2.a - when the member is reaching out to get arp, it uses it's own physical IP as src IP, and it's MAC address.
2.b - i don't see why there should be mac spoofing, as this is how cluster is operates, as the mac shared between physical and vip ip addresses. and packets can be sent sometimes from vip and sometimes from physical IP with the same MAC.
--- Yes, I checked the broadcast frame, it did sent with the active member's IP as source , but the same MAC with the VIP.
from what you describe, it sounds like the issue is that BC arp request sent from the GW is not reaching the host (did you verify that with wireshark on the host?), and because of that the GW is not able to learn the arp of this host. so this what needs to be investigated, my guess would be on switch level.
--- Yes, the BC arp request did reach WLC, but didn't reach the host, the below is the capture from HOST.
I noticed that there is only one broadcast ARP Announcement packet since the HOST got the DHCP IP, so I just doubt why the GW didn't learn the HOST MAC from it ( not sure if it reached the GW, because only one packet sent, and hard to capture it )
"So if a Frame reached Gaia gateway, but it doesn't have the destination MAC address, then the Frame will be dropped?" - actually if you will look at the ethernet layer in this packet you will see that it has dst broadcast address, which the switch should send via all it's ports on the broadcast domain, and in case you took this packet capture on the GW, than the packet has reached the GW and didn't drop, and as you can see the GW even respond to that back to the HOST (is that reaching the HOST, is the host have the arp of the .1?)
in the ARP layer the dst MAC is empty because the host asking for the request still don't know the mac of it's dst.
-- that is what I suspect.
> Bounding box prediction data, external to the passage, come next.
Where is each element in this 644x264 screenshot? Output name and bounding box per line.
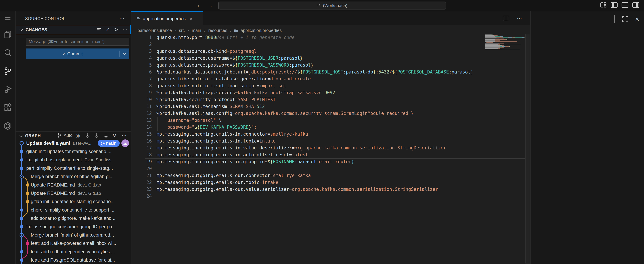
toggle-panel-icon[interactable] — [622, 2, 628, 8]
run-debug-icon[interactable] — [3, 85, 12, 94]
split-editor-icon[interactable] — [503, 15, 509, 21]
changes-more-icon[interactable]: ⋯ — [122, 27, 127, 32]
graph-section-header[interactable]: GRAPH Auto ◎ ↻ ⋯ — [16, 132, 132, 139]
breadcrumb-item[interactable]: src — [179, 28, 185, 33]
commit-row[interactable]: gitlab init: updates for starting scenar… — [16, 147, 132, 156]
code-area[interactable]: quarkus.http.port=8080Use Ctrl + I to ge… — [156, 34, 525, 200]
graph-more-icon[interactable]: ⋯ — [122, 132, 126, 138]
extensions-icon[interactable] — [3, 103, 12, 113]
commit-row[interactable]: add sonar to gitignore. make kafka and .… — [16, 214, 132, 223]
code-line[interactable]: quarkus.hibernate-orm.sql-load-script=im… — [156, 82, 525, 89]
commit-button[interactable]: ✓ Commit — [26, 48, 129, 59]
refresh-icon[interactable]: ↻ — [114, 27, 118, 32]
close-panel-icon[interactable]: × — [635, 16, 639, 23]
code-line[interactable]: quarkus.datasource.db-kind=postgresql — [156, 48, 525, 55]
code-line[interactable]: %prod.kafka.sasl.mechanism=SCRAM-SHA-512 — [156, 103, 525, 110]
breadcrumb[interactable]: parasol-insurance›src›main›resources›app… — [138, 26, 282, 34]
code-line[interactable] — [156, 165, 525, 172]
command-center-search[interactable]: (Workspace) — [218, 1, 446, 9]
tab-application-properties[interactable]: application.properties × — [132, 11, 203, 25]
code-line[interactable]: mp.messaging.outgoing.emails-out.value.s… — [156, 186, 525, 193]
tab-close-icon[interactable]: × — [189, 16, 193, 21]
code-line[interactable]: %prod.quarkus.datasource.jdbc.url=jdbc:p… — [156, 69, 525, 75]
commit-row[interactable]: perf: simplify Containerfile to single-s… — [16, 164, 132, 172]
graph-refresh-icon[interactable]: ↻ — [112, 132, 116, 138]
code-line[interactable]: quarkus.datasource.username=${POSTGRESQL… — [156, 55, 525, 62]
breadcrumb-item[interactable]: parasol-insurance — [138, 28, 172, 33]
minimap-line — [485, 38, 504, 38]
changes-section-header[interactable]: CHANGES ✓ ↻ ⋯ — [16, 25, 131, 34]
commit-row[interactable]: feat: add PostgreSQL database for clai..… — [16, 256, 132, 264]
commit-row[interactable]: Merge branch 'main' of github.com:red... — [16, 231, 132, 239]
toggle-secondary-sidebar-icon[interactable] — [632, 2, 639, 8]
commit-message: feat: add redhat dependency analytics ..… — [31, 249, 115, 255]
commit-row[interactable]: Update devfile.yamluser-wv...◎main☁ — [16, 139, 132, 147]
nav-back-button[interactable]: ← — [196, 2, 202, 8]
commit-row[interactable]: feat: add redhat dependency analytics ..… — [16, 248, 132, 256]
graph-auto-label[interactable]: Auto — [64, 133, 72, 138]
explorer-icon[interactable] — [3, 30, 12, 39]
code-line[interactable]: mp.messaging.incoming.emails-in.group.id… — [156, 158, 525, 165]
code-line[interactable]: mp.messaging.outgoing.emails-out.topic=i… — [156, 179, 525, 186]
tab-bar: application.properties × ⋯ — [132, 11, 530, 25]
customize-layout-icon[interactable] — [600, 2, 607, 8]
code-line[interactable]: mp.messaging.incoming.emails-in.value.de… — [156, 144, 525, 151]
line-number: 2 — [132, 41, 152, 48]
sidebar-more-icon[interactable]: ⋯ — [119, 15, 124, 21]
workspace-label: (Workspace) — [323, 3, 347, 8]
commit-all-icon[interactable]: ✓ — [106, 27, 110, 32]
code-line[interactable]: %prod.kafka.sasl.jaas.config=org.apache.… — [156, 110, 525, 117]
commit-dropdown-button[interactable] — [120, 53, 129, 54]
branch-badge[interactable]: ◎main — [98, 139, 120, 147]
code-line[interactable] — [156, 193, 525, 200]
code-line[interactable]: quarkus.hibernate-orm.database.generatio… — [156, 75, 525, 82]
commit-message: Merge branch 'main' of github.com:red... — [31, 232, 114, 238]
code-line[interactable]: quarkus.datasource.password=${POSTGRESQL… — [156, 62, 525, 69]
menu-icon[interactable] — [3, 14, 12, 24]
fetch-icon[interactable] — [85, 133, 90, 138]
pull-icon[interactable] — [94, 133, 99, 138]
commit-row[interactable]: Update README.mddev1 GitLab — [16, 181, 132, 189]
view-as-list-icon[interactable] — [96, 27, 101, 32]
code-line[interactable]: quarkus.http.port=8080Use Ctrl + I to ge… — [156, 34, 525, 41]
commit-row[interactable]: chore: simplify containerfile to support… — [16, 206, 132, 214]
target-icon[interactable]: ◎ — [76, 132, 80, 138]
code-line[interactable]: %prod.kafka.bootstrap.servers=kafka-kafk… — [156, 89, 525, 96]
code-line[interactable]: mp.messaging.incoming.emails-in.topic=in… — [156, 137, 525, 144]
code-line[interactable]: %prod.kafka.security.protocol=SASL_PLAIN… — [156, 96, 525, 103]
toggle-primary-sidebar-icon[interactable] — [611, 2, 618, 8]
commit-row[interactable]: Merge branch 'main' of https://gitlab-gi… — [16, 173, 132, 181]
commit-message-input[interactable] — [26, 38, 129, 46]
code-line[interactable]: mp.messaging.outgoing.emails-out.connect… — [156, 172, 525, 179]
push-icon[interactable] — [104, 133, 108, 138]
code-line[interactable]: username="parasol" \ — [156, 117, 525, 124]
commit-message: feat: add PostgreSQL database for clai..… — [31, 258, 115, 263]
code-line[interactable]: password="${DEV_KAFKA_PASSWORD}"; — [156, 124, 525, 131]
minimap-line — [485, 35, 498, 36]
commit-row[interactable]: fix: gitlab host replacementEvan Shortis… — [16, 156, 132, 164]
divider — [16, 132, 132, 132]
breadcrumb-item[interactable]: main — [192, 28, 201, 33]
commit-message: perf: simplify Containerfile to single-s… — [26, 166, 113, 171]
code-line[interactable]: mp.messaging.incoming.emails-in.connecto… — [156, 131, 525, 137]
nav-forward-button[interactable]: → — [207, 2, 213, 8]
chevron-down-icon — [19, 134, 23, 137]
search-panel-icon[interactable] — [3, 48, 12, 58]
minimap[interactable] — [485, 34, 525, 55]
commit-row[interactable]: gitlab init: updates for starting scenar… — [16, 198, 132, 206]
divider — [614, 15, 615, 23]
cloud-badge[interactable]: ☁ — [122, 139, 129, 147]
breadcrumb-item[interactable]: resources — [208, 28, 227, 33]
commit-author: dev1 GitLab — [78, 183, 101, 188]
openshift-icon[interactable] — [3, 121, 12, 131]
maximize-panel-icon[interactable] — [622, 16, 628, 23]
source-control-icon[interactable] — [3, 66, 12, 76]
editor-more-icon[interactable]: ⋯ — [517, 16, 522, 21]
editor-scrollbar[interactable] — [525, 34, 530, 264]
breadcrumb-item[interactable]: application.properties — [240, 28, 282, 33]
code-line[interactable]: mp.messaging.incoming.emails-in.auto.off… — [156, 151, 525, 158]
commit-row[interactable]: Update README.mddev1 GitLab — [16, 189, 132, 197]
commit-row[interactable]: feat: add Kafka-powered email inbox wi..… — [16, 239, 132, 248]
commit-row[interactable]: fix: use unique consumer group ID per po… — [16, 223, 132, 231]
code-line[interactable] — [156, 41, 525, 48]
Because I did see that the DNS traffic and Web Authentication traffic from the HOST have already reached the DNS server and Web Authentication Server, but no return/reply traffic reached the HOST, so DNS and Web Authentication failed. I just suspect if the GW dropped the traffic, as the return/reply packets whose destination is the HOST's MAC will be dropped because of no ARP entry for them on the GW.
How can I check if those return/reply packets dropped or not by the GW?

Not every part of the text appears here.